The road starts at Km 248.8 of the first class I-9 road southwest of the Kraymorie neighbourhood of the city of Burgas, and heads east through the ridges of Rosen Bair and Medni Rid, parallel to the south coast of the Gulf of Burgas. At the town of Chernomorets it turns south and then southeast, following the southern coast of the Sozopol Bay and reaches the town of Sozopol. In the section Burgas–Sozopol the road has four lanes. From the town the II-99 follows a new route through the eastern slopes of Medni Rid, instead of the old one along the coast, until the area north of the river Ropotamo. After crossing the river, the road ascends a low saddle and west of the town of Primorsko descends into the valley of the river Dyavolska reka. From there to the town of Tsarevo it runs parallel to the coast. In this section, the II-99 passes west of the town of Kiten and the village of Lozenets, before reaching the southwestern part of Tsarevo.

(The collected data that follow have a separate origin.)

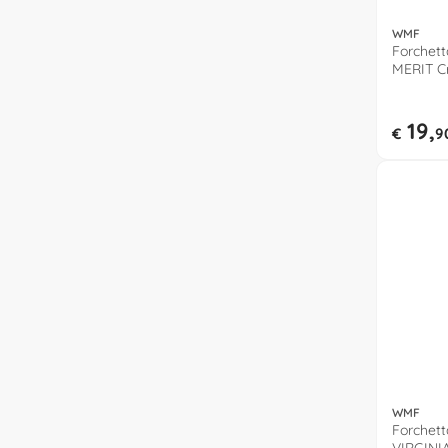
WMF
Forchett
MERIT C
1140026
19,
€
9
WMF
Forchett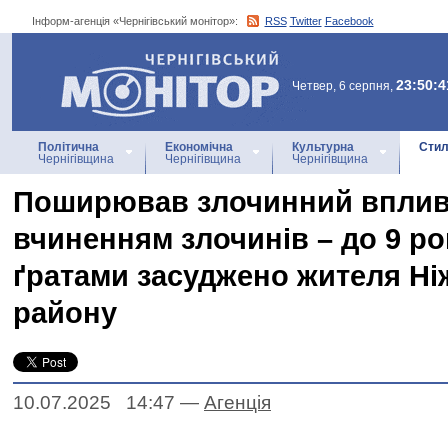
Інформ-агенція «Чернігівський монітор»:
RSS
Twitter
Facebook
Інформ-агенція
«Чернігівський монітор»
23:50:4
Четвер, 6 серпня,
Політична
Економічна
Культурна
Стил
Чернігівщина
Чернігівщина
Чернігівщина
Поширював злочинний вплив 
вчиненням злочинів – до 9 ро
ґратами засуджено жителя Ні
району
10.07.2025 14:47
—
Агенцiя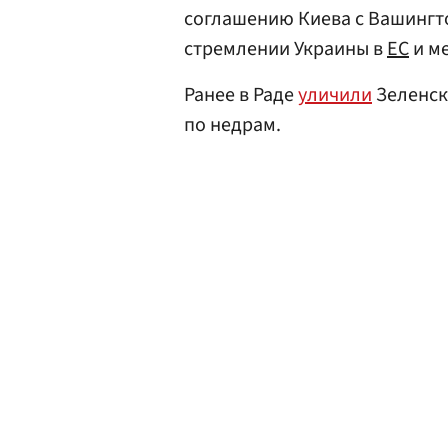
соглашению Киева с Вашингто
стремлении Украины в
ЕС
и м
Ранее в Раде
уличили
Зеленск
по недрам.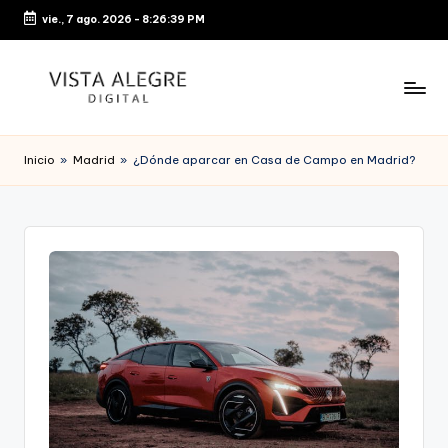
vie., 7 ago. 2026
-
8:26:39 PM
Saltar
al
contenido
Inicio
»
Madrid
»
¿Dónde aparcar en Casa de Campo en Madrid?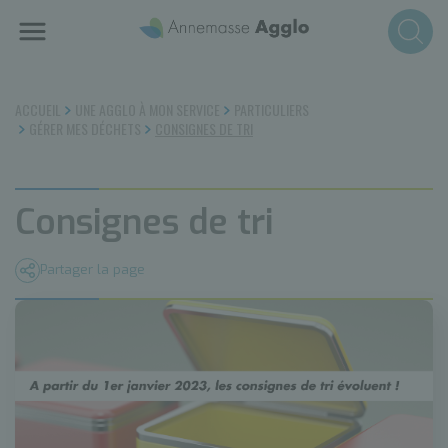
Aller
au
contenu
principal
ACCUEIL
UNE AGGLO À MON SERVICE
PARTICULIERS
GÉRER MES DÉCHETS
CONSIGNES DE TRI
Consignes de tri
Partager la page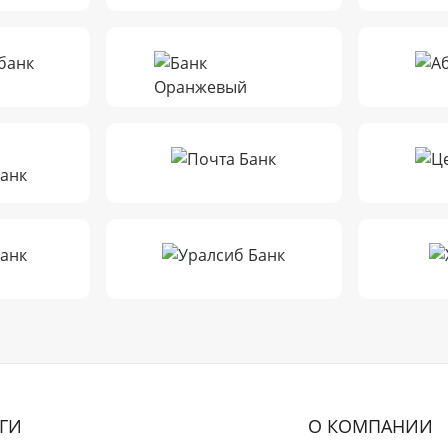
ГИ
О КОМПАНИИ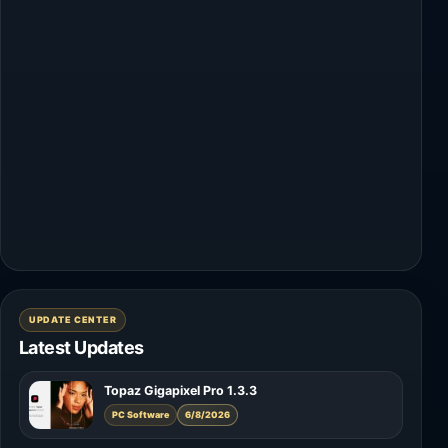
UPDATE CENTER
Latest Updates
Topaz Gigapixel Pro 1.3.3
PC Software
6/8/2026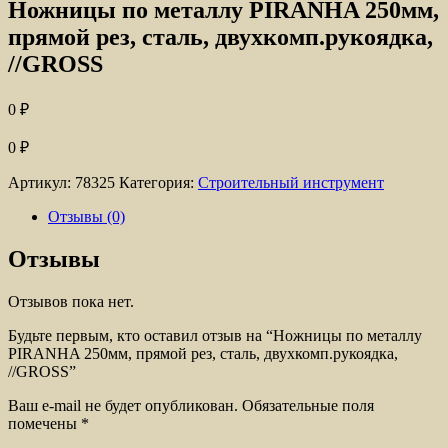
Ножницы по металлу PIRANHA 250мм,
прямой рез, сталь, двухкомп.рукоядка,
//GROSS
0
₽
0
₽
Артикул:
78325
Категория:
Строительный инструмент
Отзывы (0)
Отзывы
Отзывов пока нет.
Будьте первым, кто оставил отзыв на “Ножницы по металлу
PIRANHA 250мм, прямой рез, сталь, двухкомп.рукоядка,
//GROSS”
Ваш e-mail не будет опубликован.
Обязательные поля
помечены
*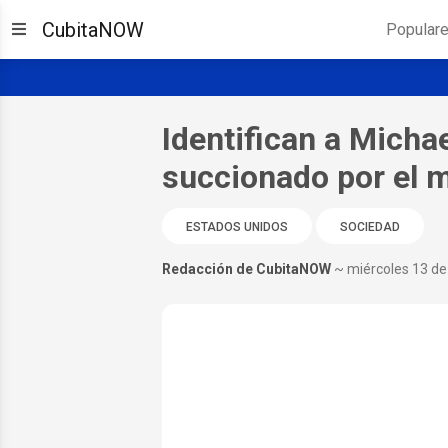
CubitaNOW
Popular
Identifican a Micha
succionado por el m
ESTADOS UNIDOS
SOCIEDAD
Redacción de CubitaNOW
~ miércoles 13 d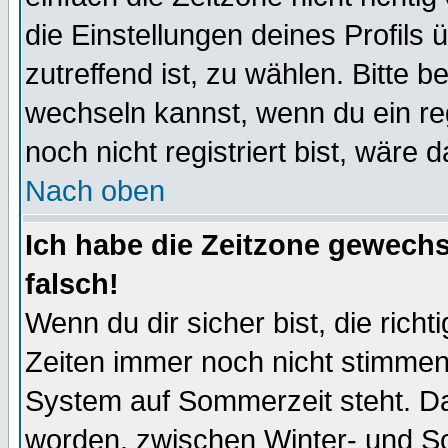
die Einstellungen deines Profils 
zutreffend ist, zu wählen. Bitte 
wechseln kannst, wenn du ein regis
noch nicht registriert bist, wäre 
Nach oben
Ich habe die Zeitzone gewechs
falsch!
Wenn du dir sicher bist, die rich
Zeiten immer noch nicht stimmen
System auf Sommerzeit steht. Da
worden, zwischen Winter- und S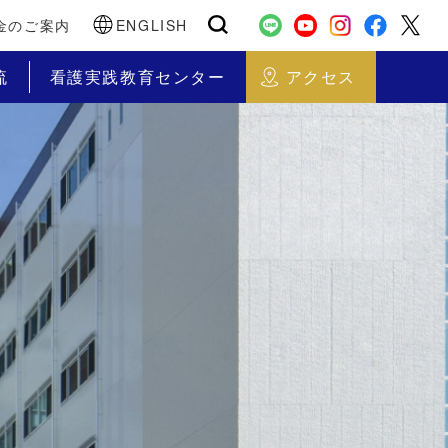
金のご案内
ENGLISH
流
看護実践教育センター
アクセス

At the town the road heads inland in direction southwest and ascends the Bosna Ridge of the Strandzha mountain range, following its crest west through the Strandzha Nature Park, the largest protected area in Bulgaria. It passes through the villages of Izgrev, Balgari and Kondolovo. Some 4 km after the latter the road turns south, passes through the village of Gramatikovo and descends along the southern slopes of Bosna to the deep valley of the river Veleka. After crossing the river it continues southwest, ascends the Granichia Ridge of Strandzha, passes east of the town of Malko Tarnovo and southeast of the town reaches its terminus at Km 319.3 of the first class I-9 road, close to the Bulgaria–Turkey border.